The strong focus of the NESF has been on issues of equality and social inclusion. It has taken a particular interest in key areas such as early childcare and education and educational disadvantage, starting with the publication of the Report on Early School Leavers and Youth Employment in 1997, the Report on Early School Leavers in 2002, the Report on Early Childhood Care and Education in 2005, and the Report on Child Literacy and Social Inclusion in 2009. It has argued strongly in its reports for the provision of high quality early education, literacy and other educational initiatives, particularly for children from disadvantaged communities. It has continued to stress the severe economic and social costs of educational disadvantage, evident in early school leaving, truancy, low self-esteem, poor job prospects – not just for the children themselves, but also for their future children. The NESF has also made a significant contribution to other areas of disadvantage and social exclusion - for better provision for the unemployed, for lone parents, for older people; for equality for gay, lesbian and bi-sexual people; for the integration of ex-prisoners in to the community, and for those suffering from mental ill health. Some of our achievements in those areas are listed overleaf.
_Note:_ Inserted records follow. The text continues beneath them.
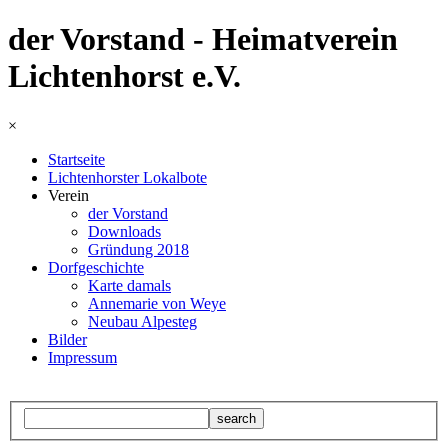
der Vorstand - Heimatverein
Lichtenhorst e.V.
×
Startseite
Lichtenhorster Lokalbote
Verein
der Vorstand
Downloads
Gründung 2018
Dorfgeschichte
Karte damals
Annemarie von Weye
Neubau Alpesteg
Bilder
Impressum
search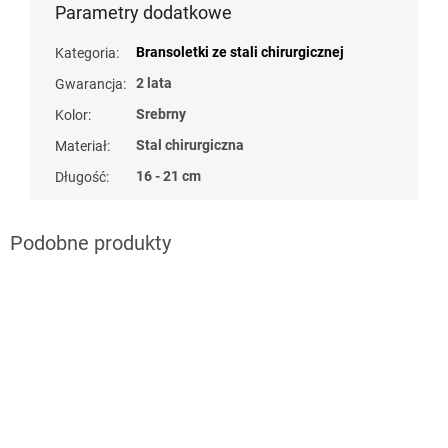
Parametry dodatkowe
Bransoletki ze stali chirurgicznej
Kategoria
:
2 lata
Gwarancja
:
Srebrny
Kolor
:
Stal chirurgiczna
Materiał
:
16 - 21 cm
Długość
:
naramky z ocele
?
G_BS10:10:PLN:P:f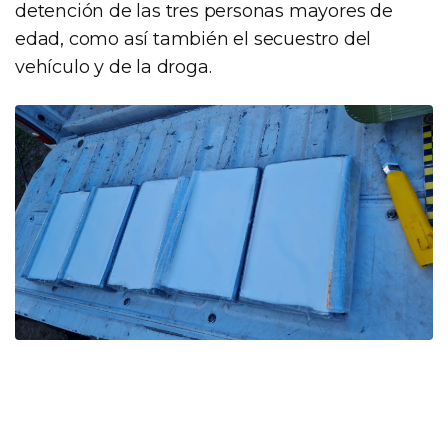
detención de las tres personas mayores de
edad, como así también el secuestro del
vehículo y de la droga.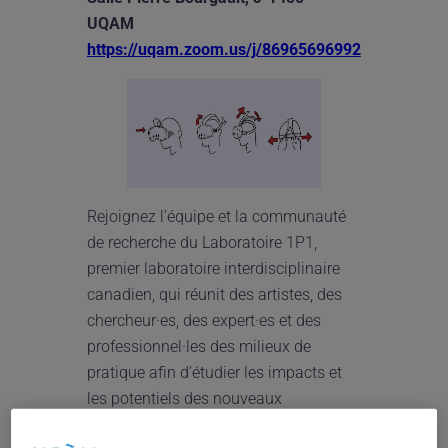
UQAM
https://uqam.zoom.us/j/86965696992
Rejoignez l’équipe et la communauté
de recherche du Laboratoire 1P1,
premier laboratoire interdisciplinaire
canadien, qui réunit des artistes, des
chercheur·es, des expert·es et des
professionnel·les des milieux de
pratique afin d’étudier les impacts et
les potentiels des nouveaux
environnements en RX.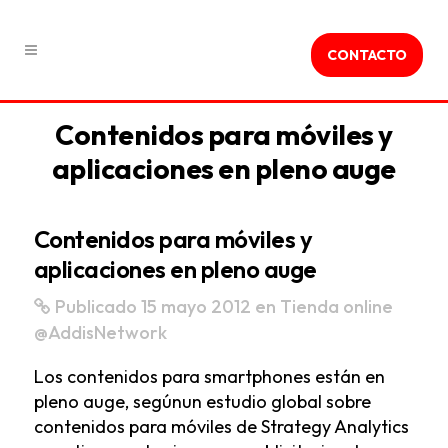
CONTACTO
Contenidos para móviles y
aplicaciones en pleno auge
Contenidos para móviles y
aplicaciones en pleno auge
Publicado 15 mayo 2012
en
Tienda online
@AddisNetwork
Los contenidos para smartphones están en
pleno auge, segúnun estudio global sobre
contenidos para móviles de Strategy Analytics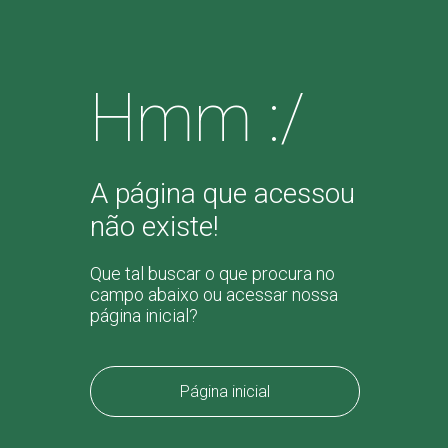
Hmm :/
A página que acessou
não existe!
Que tal buscar o que procura no
campo abaixo ou acessar nossa
página inicial?
Página inicial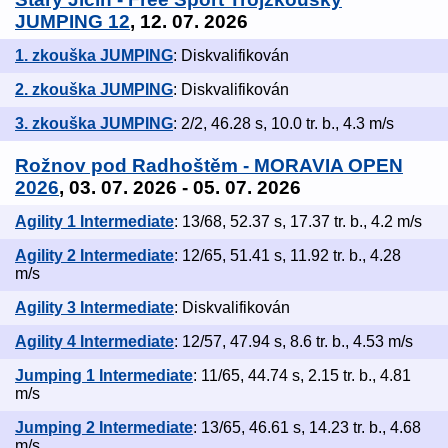
JUMPING 12
, 12. 07. 2026
1. zkouška JUMPING
: Diskvalifikován
2. zkouška JUMPING
: Diskvalifikován
3. zkouška JUMPING
: 2/2, 46.28 s, 10.0 tr. b., 4.3 m/s
Rožnov pod Radhoštěm - MORAVIA OPEN
2026
, 03. 07. 2026 - 05. 07. 2026
Agility 1 Intermediate
: 13/68, 52.37 s, 17.37 tr. b., 4.2 m/s
Agility 2 Intermediate
: 12/65, 51.41 s, 11.92 tr. b., 4.28
m/s
Agility 3 Intermediate
: Diskvalifikován
Agility 4 Intermediate
: 12/57, 47.94 s, 8.6 tr. b., 4.53 m/s
Jumping 1 Intermediate
: 11/65, 44.74 s, 2.15 tr. b., 4.81
m/s
Jumping 2 Intermediate
: 13/65, 46.61 s, 14.23 tr. b., 4.68
m/s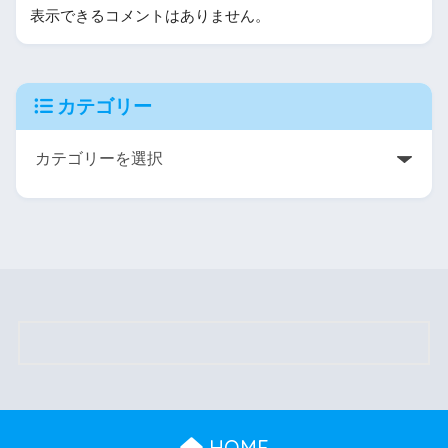
表示できるコメントはありません。
カテゴリー
HOME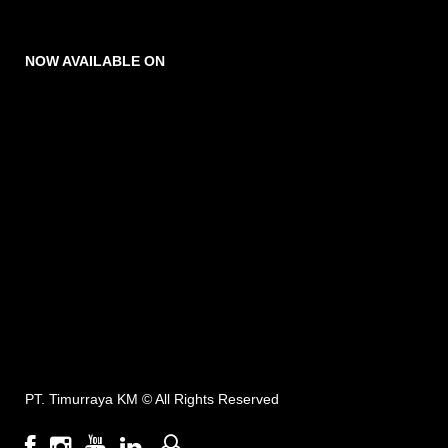
NOW AVAILABLE ON
PT. Timurraya KM ©
All Rights Reserved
The NESF also developed a strongly independent, consultative and participative ethos. It was open in a routine way to other actors in the system and to those working directly with people experiencing poverty and social exclusion. This way of working facilitated the early identification of emerging trends in social exclusion, and of the glitches and failures in policies designed to address them. In the last few years, the NESF facilitated the inclusion of people with specialist interest and experience (for example in the area of mental health) into the social partnership process, adding immeasurably to the richness of the work. It was the professional experience, strong commitment to work collaboratively across the four pillars of social partnership, and most particularly the passion of NESF members for making a difference in the lives of those experiencing social exclusion and poverty that made all of the above possible.
I want to thank the NESF secretariat and administrative staff, past and present, and the many eminent people, leaders in their field, who chaired the NESF Project teams. It was their combined professionalism, their ability to work flexibly with so many different groups and their ability to craft workable policy solutions and compromises that brought the work of the NESF to fruition.